Cobalt Blue features a miner in the Democratic Republic of the Congo emerges from a rocky hole where he digs the “conflict minerals” from which smartphone electronics and artist’s oil paints are manufactured.
Artist Christopher Leith Evans was born in 1954 in Bremerton, Washington. His grade school years were spent in Brightwaters, Long Island, in the suburbs of New York City. In 1972, after graduating from Bay Shore High School, he moved with his family to Santa Monica, California.
In the autumn of 1973 Christopher began attending the University of California, Los Angeles where he studied with such renowned artists as William Brice, James Valerio, James Doolin, Tom Wudl, and David Hockney. Although conceptual art, performance, and video were popular art forms of that time, Evans chose a path of traditional oil painting and the realistic representation of Nature and the human figure. He earned his Master of Fine Arts degree in 1980.
Christopher Leith Evans’ paintings have been shown in galleries and museums in Los Angeles, San Francisco and New York. His three-hundred-sixty-degree spherical panorama from the top of the World Trade Center, New York Full Circle (In the Light of Memory), was described by New York Times art critic Roberta Smith as “exhilarating”.

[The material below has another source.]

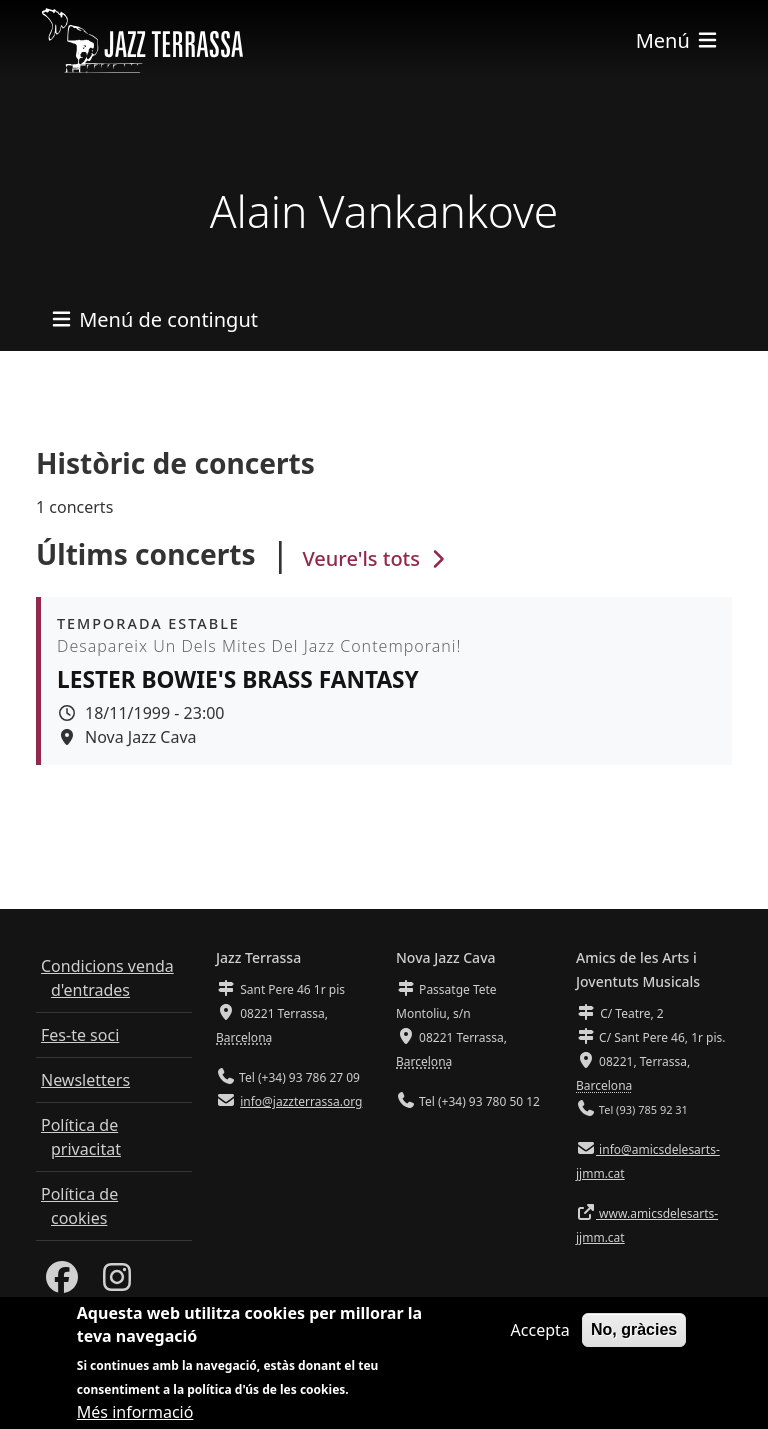  I want to click on Newsletters, so click(85, 1080).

Throughout a decades long quest to see beyond the boundaries of the two-dimensional picture plane and to find deeper personal and cultural context for the pictures he makes, Evans has been on a journey of exploration starting from wide angle panoramic landscapes, to triptychs, to painting on spheres, to ultimately creating large multi-picture canvases composed around an ellipse. His Supply Chain Portraits present encompassing views of pressing global issues such as fair trade, social justice, and environmental degradation, with concern, compassion, and hope.

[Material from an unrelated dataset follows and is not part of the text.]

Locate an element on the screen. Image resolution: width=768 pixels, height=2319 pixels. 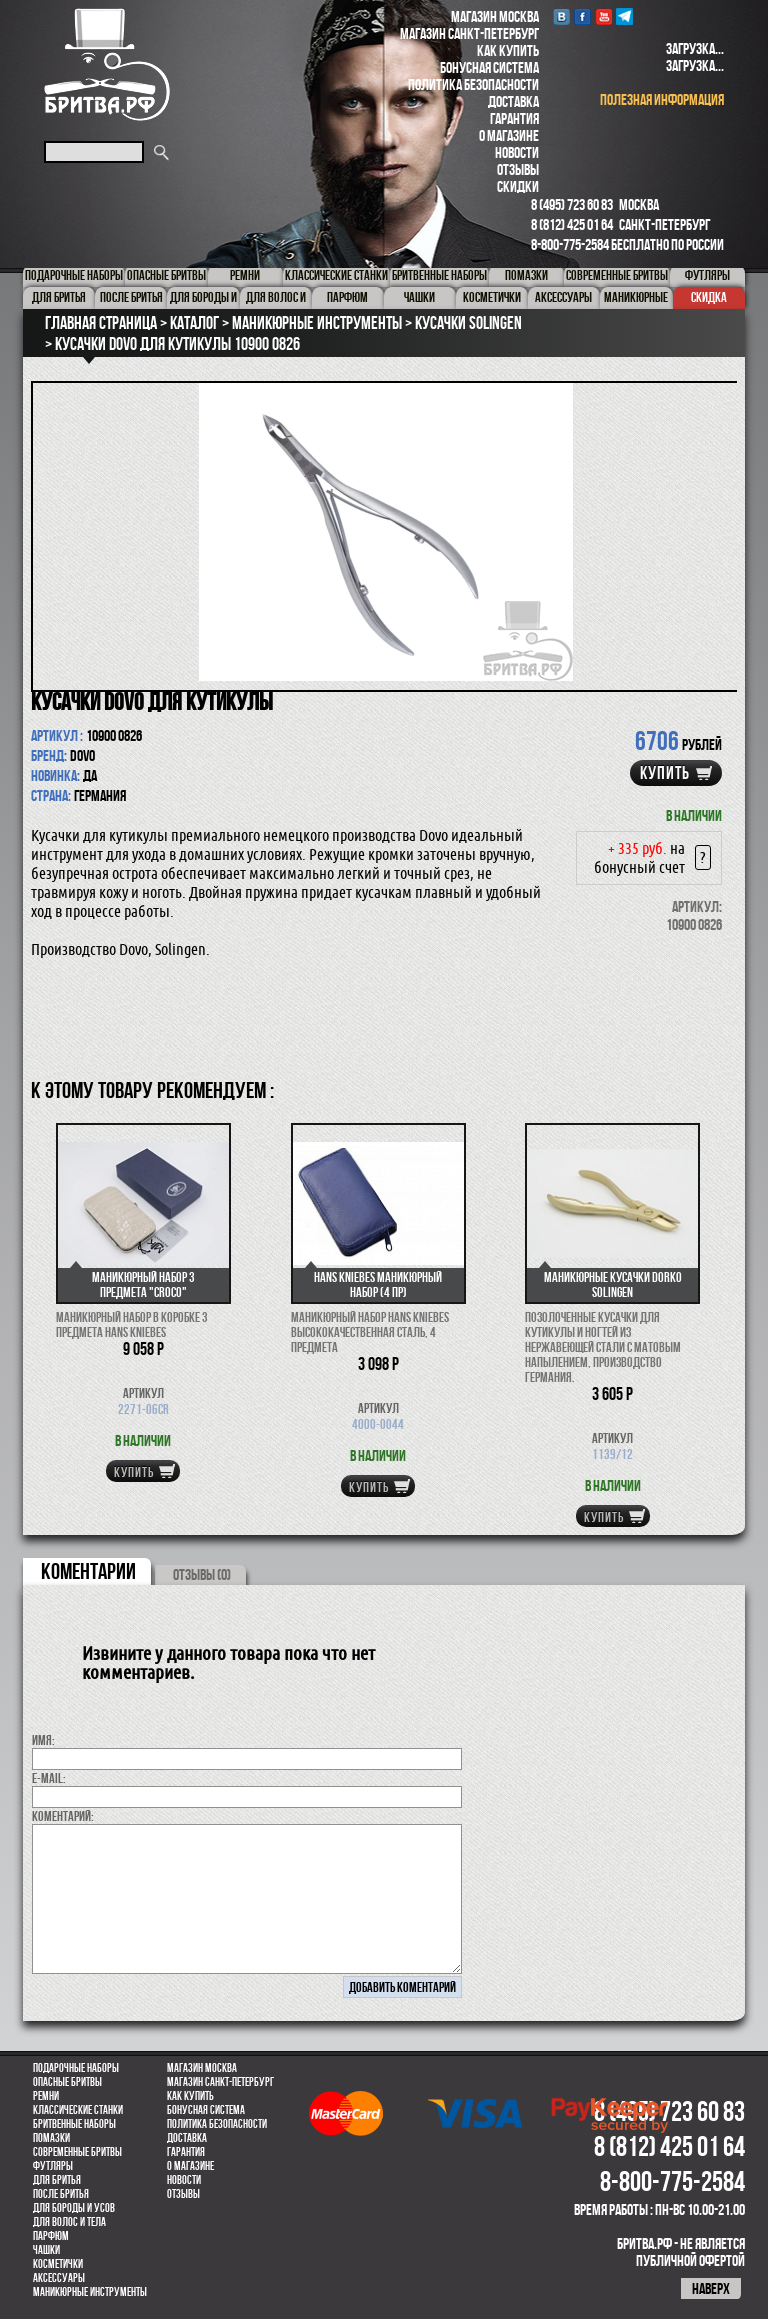 8 (495) 723 60 83 is located at coordinates (572, 204).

Evans’ prodigious skill as a painter has also propelled him into other visual realms. He has worked with George Lucas, Stephen Spielberg and Martin Scorsese creating matte paintings for movies such as Star Wars, E.T., and Hugo. In 1983 while working at Industrial Light & Magic he became the first artist in history to paint on a computer. Collaborating with the George Coates Performance Works in 1986 he helped introduce the technique of using computer generated projections to create theater sets. He has also produced historical paintings for National Geographic magazine and museum installations.